Assignment ->
Count up every line of the data in which "Versand" occurs. The reply is one number and nothing more.

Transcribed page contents
BEGIN

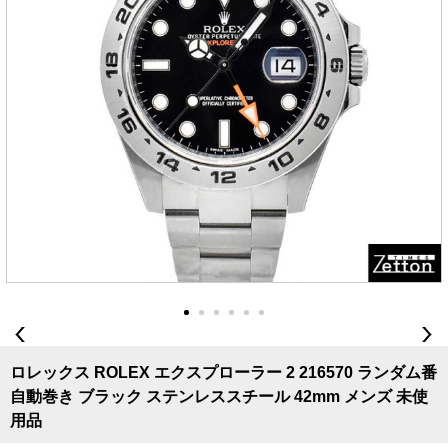
ロレックス ROLEX エクスプローラー 2 216570 ランダム番
自動巻き ブラック ステンレススチール 42mm メンズ 未使
用品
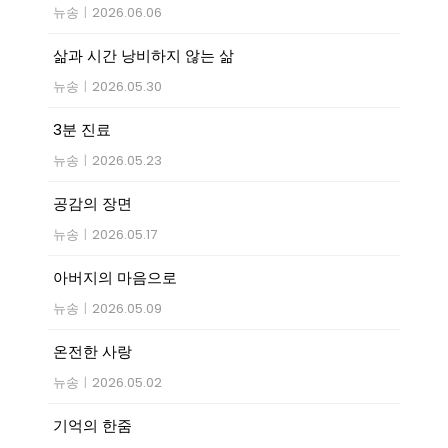
뉴송
|
2026.06.06
삶과 시간 낭비하지 않는 삶
뉴송
|
2026.05.30
3분 진료
뉴송
|
2026.05.23
공감의 장면
뉴송
|
2026.05.17
아버지의 마음으로
뉴송
|
2026.05.09
온전한 사랑
뉴송
|
2026.05.02
기억의 한줌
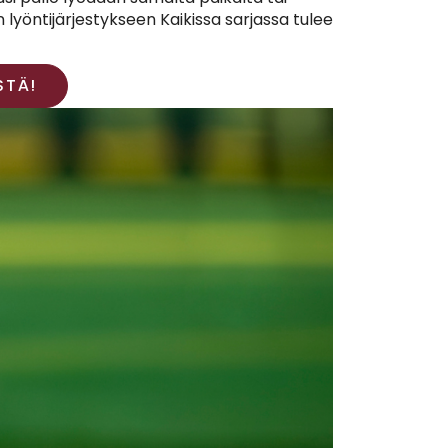
 lyöntijärjestykseen Kaikissa sarjassa tulee
STÄ!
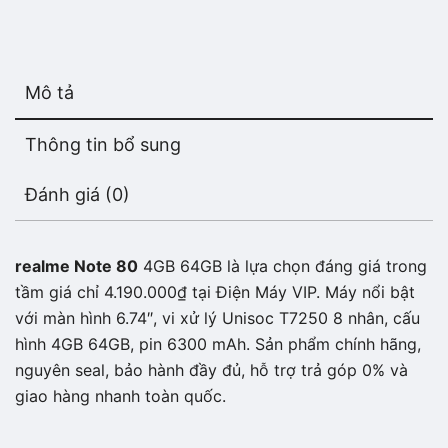
Mô tả
Thông tin bổ sung
Đánh giá (0)
realme Note 80
4GB 64GB là lựa chọn đáng giá trong
tầm giá chỉ 4.190.000₫ tại Điện Máy VIP. Máy nổi bật
với màn hình 6.74″, vi xử lý Unisoc T7250 8 nhân, cấu
hình 4GB 64GB, pin 6300 mAh. Sản phẩm chính hãng,
nguyên seal, bảo hành đầy đủ, hỗ trợ trả góp 0% và
giao hàng nhanh toàn quốc.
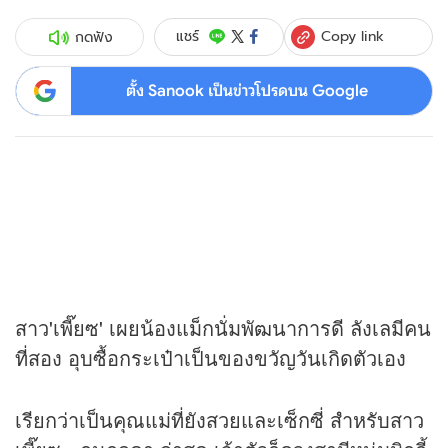
Copy link
แชร์
กดฟัง
ตั้ง Sanook เป็นข่าวโปรดบน Google
สาว'เพี๊ยซ' เผยน้องแม็กนั่มพัฒนาการดี ลังเลมีคน
ที่สอง อุบซื้อกระเป๋าเป็นของขวัญวันเกิดตัวเอง
เรียกว่าเป็นคุณแม่ที่ยังสวยและเซ็กซี่ สำหรับสาว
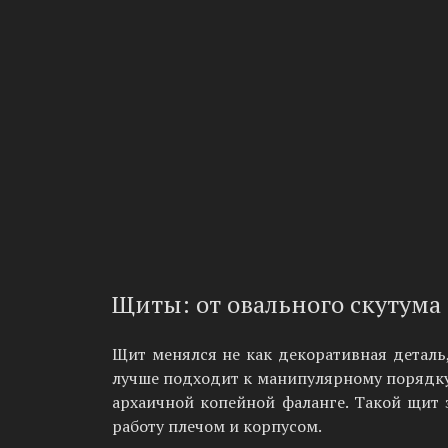
Щиты: от овального скутум
Щит менялся не как декоративная деталь,
лучше подходит к манипулярному порядку,
архаичной копейной фаланге. Такой щит 
работу плечом и корпусом.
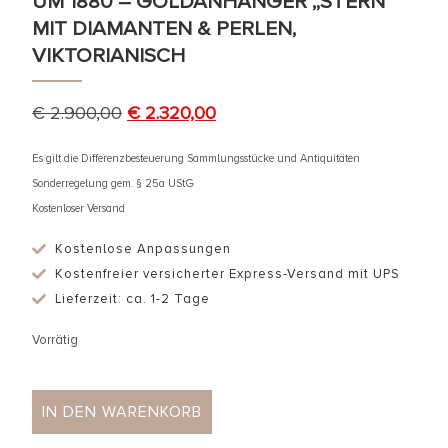
UM 1880 – GOLDANHÄNGER „STERN“
MIT DIAMANTEN & PERLEN,
VIKTORIANISCH
€
2.900,00
€
2.320,00
Es gilt die Differenzbesteuerung Sammlungsstücke und Antiquitäten
Sonderregelung gem. § 25a UStG
Kostenloser Versand
Kostenlose Anpassungen
Kostenfreier versicherter Express-Versand mit UPS
Lieferzeit: ca. 1-2 Tage
Vorrätig
IN DEN WARENKORB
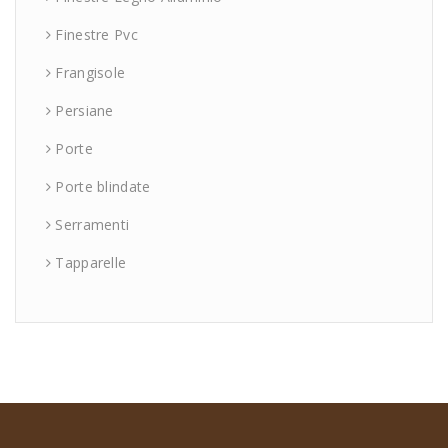
Finestre Pvc
Frangisole
Persiane
Porte
Porte blindate
Serramenti
Tapparelle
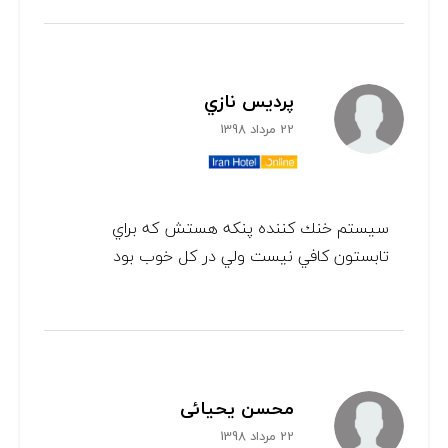
پرديس نازي
22 مرداد 1398
سيستم خنك كننده پنكه هستش كه براي
تابستون كافي نيست ولي در كل خوب بود
محسن یحیائی
22 مرداد 1398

END

Task solution ->
2